Goal of the exercise :: Leave the pictures aside. Retype exactly the lines from the top of the data below through the one holding "смысл и назначение профессии".

The data ::
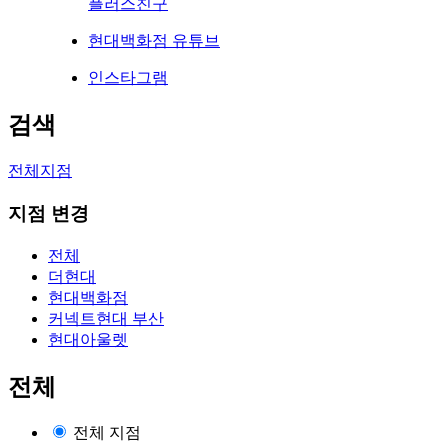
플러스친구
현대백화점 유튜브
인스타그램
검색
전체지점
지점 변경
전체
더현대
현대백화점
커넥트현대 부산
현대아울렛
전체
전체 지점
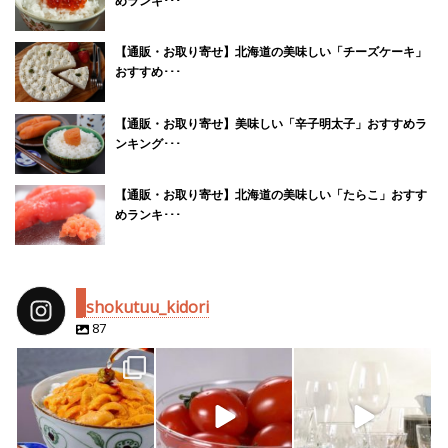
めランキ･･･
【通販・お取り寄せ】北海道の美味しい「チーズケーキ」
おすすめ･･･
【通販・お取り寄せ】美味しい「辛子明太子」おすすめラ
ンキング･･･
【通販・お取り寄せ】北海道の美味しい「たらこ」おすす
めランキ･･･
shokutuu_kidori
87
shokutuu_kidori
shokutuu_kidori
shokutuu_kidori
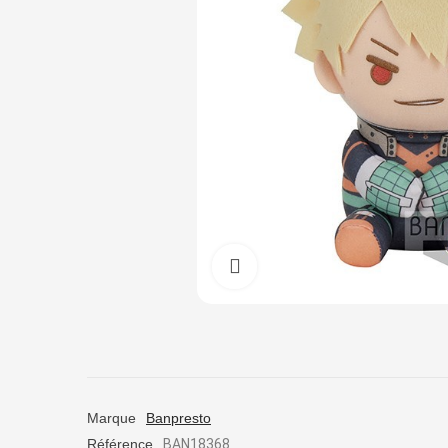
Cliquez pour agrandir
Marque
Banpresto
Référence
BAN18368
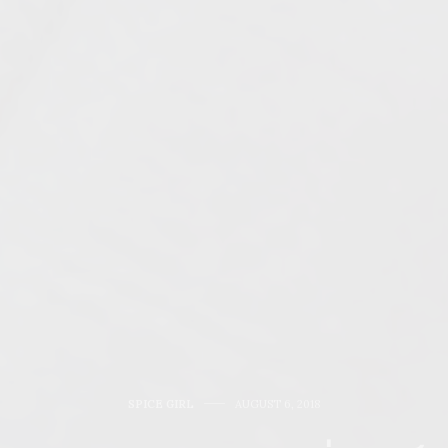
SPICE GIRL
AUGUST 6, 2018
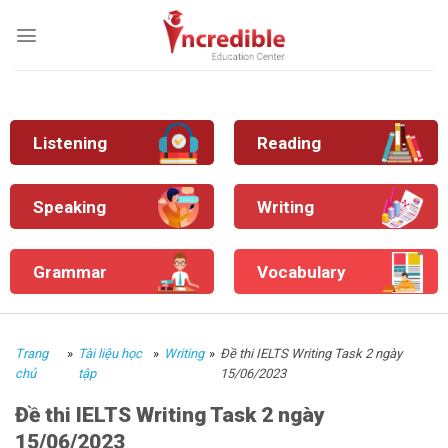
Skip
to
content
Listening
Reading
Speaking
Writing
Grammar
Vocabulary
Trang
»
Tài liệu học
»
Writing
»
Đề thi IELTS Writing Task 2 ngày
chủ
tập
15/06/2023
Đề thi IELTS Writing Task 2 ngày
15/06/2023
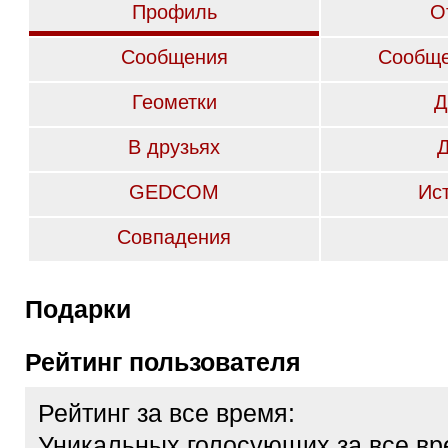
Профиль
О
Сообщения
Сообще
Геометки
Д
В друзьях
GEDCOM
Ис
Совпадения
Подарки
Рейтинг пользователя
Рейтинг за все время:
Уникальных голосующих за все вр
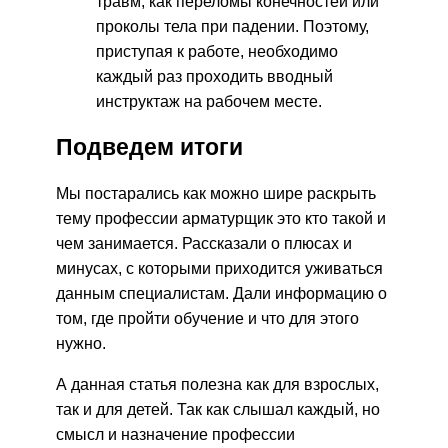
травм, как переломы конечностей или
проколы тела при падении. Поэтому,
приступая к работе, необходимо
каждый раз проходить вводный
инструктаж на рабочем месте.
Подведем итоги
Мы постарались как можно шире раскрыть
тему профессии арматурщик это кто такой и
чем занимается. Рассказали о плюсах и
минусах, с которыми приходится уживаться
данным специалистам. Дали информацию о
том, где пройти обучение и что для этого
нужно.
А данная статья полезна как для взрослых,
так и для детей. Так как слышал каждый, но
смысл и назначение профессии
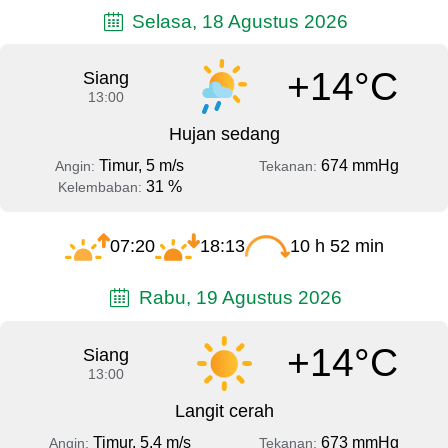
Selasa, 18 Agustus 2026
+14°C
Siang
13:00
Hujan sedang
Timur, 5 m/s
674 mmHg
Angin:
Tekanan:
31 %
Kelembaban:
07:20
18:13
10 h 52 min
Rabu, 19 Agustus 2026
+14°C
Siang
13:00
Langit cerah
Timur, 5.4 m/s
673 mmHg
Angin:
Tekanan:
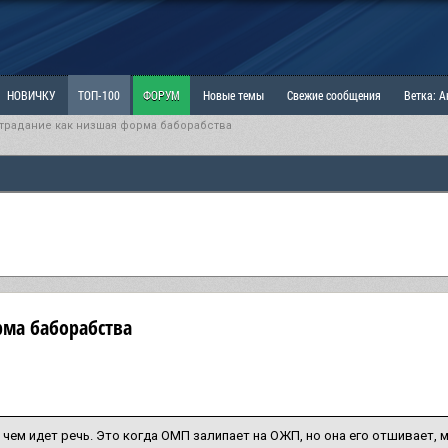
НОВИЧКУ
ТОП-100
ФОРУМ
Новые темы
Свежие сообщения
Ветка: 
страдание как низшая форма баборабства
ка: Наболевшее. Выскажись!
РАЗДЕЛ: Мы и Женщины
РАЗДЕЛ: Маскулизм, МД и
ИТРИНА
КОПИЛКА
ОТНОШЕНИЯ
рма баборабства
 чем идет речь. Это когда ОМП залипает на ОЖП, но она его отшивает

Exercise response ::
플러스친구
현대백화점 유튜브
인스타그램
검색
전체지점
지점 변경
전체
더현대
현대백화점
커넥트현대 부산
현대아울렛
전체
전체 지점
めランキ･･･
【通販・お取り寄せ】北海道の美味しい「チーズケーキ」
おすすめ･･･
【通販・お取り寄せ】美味しい「辛子明太子」おすすめラ
ンキング･･･
【通販・お取り寄せ】北海道の美味しい「たらこ」おすす
めランキ･･･
shokutuu_kidori
87
shokutuu_kidori
shokutuu_kidori
shokutuu_kidori
Cliquez pour agrandir
Marque
Banpresto
Référence
BAN18368
SPICE GIRL
AUGUST 6, 2018
Skip
to
content
Listening
Reading
Speaking
Writing
Grammar
Vocabulary
Trang
»
Tài liệu học
»
Writing
»
Đề thi IELTS Writing Task 2 ngày
chủ
tập
15/06/2023
Đề thi IELTS Writing Task 2 ngày
15/06/2023
Профиль
О
Сообщения
Сообще
Геометки
Д
В друзьях
GEDCOM
Ис
Совпадения
Подарки
Рейтинг пользователя
Рейтинг за все время:
Уникальных голосующих за все вр
травм, как переломы конечностей или
проколы тела при падении. Поэтому,
приступая к работе, необходимо
каждый раз проходить вводный
инструктаж на рабочем месте.
Подведем итоги
Мы постарались как можно шире раскрыть
тему профессии арматурщик это кто такой и
чем занимается. Рассказали о плюсах и
минусах, с которыми приходится уживаться
данным специалистам. Дали информацию о
том, где пройти обучение и что для этого
нужно.
А данная статья полезна как для взрослых,
так и для детей. Так как слышал каждый, но
смысл и назначение профессии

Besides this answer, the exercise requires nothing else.